God is sovereign over all. He is the Lord of the universe that He created. Nothing escapes His sight, and nothing escapes His will. He will accomplish all that He has decreed, and His purposes and will can not be stalled or ended based on any effort from anything that is part of the creation.
So the very thought that Jonah could forestall the revival in Nineveh by fleeing and going in the opposite direction should be, to a degree, insanity on the part of someone who claims to have the theology that Jonah has. For as we have already covered, Jonah is and had been up to that point, already a prophet for the eternal God. He knew God is sovereign and he even speaks to this in chapter 4. Notice the following:
He prayed to the Lord and said, "Please Lord, was not this what I said while I was still in my own country? Therefore in order to forestall this I fled to Tarshish, for I knew that You are a gracious and compassionate God, slow to anger and abundant in lovingkindness, and one who relents concerning calamity."

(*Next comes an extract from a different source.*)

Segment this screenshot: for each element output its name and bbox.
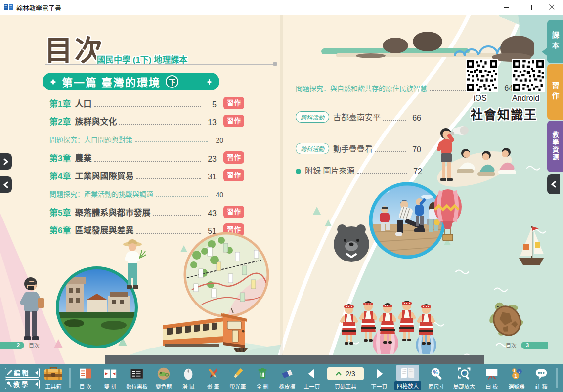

As you can see Jonah by his own admission recognizes who the true God is, and also what He is capable of. Jonah expresses the belief that God is in fact gracious and compassionate, that He is slow to anger and abundant in lovingkindness. Jonah is well aware that if they were to repent, which they did, that the Ninevites would receive this grace and lovingkindness from God and would be forgiven of their sins.
My friend Dr. Joel Medley has pointed out on many occasions that Jonah was a man with correct theology but hypocritical application. Dr. Medley is 100% correct in his analysis of Jonah as it is revealed to us in the book of Jonah. Jonah does know and even seems to say all the "right things," but when time comes to act upon those beliefs, he simply seems to run the other way in more ways than one.
However, what we see in chapter 1 is that even in the midst of Jonah's sin when he attempted to flee the presence of the Lord and avoid going to Nineveh, God was still able to accomplish His purpose. In fact, God was able to use Jonah's sin to bring salvation and restoration to the lives of the sailors who occupied the same boat as Jonah. So even despite ourselves and our own sin, God is not hindered in accomplishing His purposes.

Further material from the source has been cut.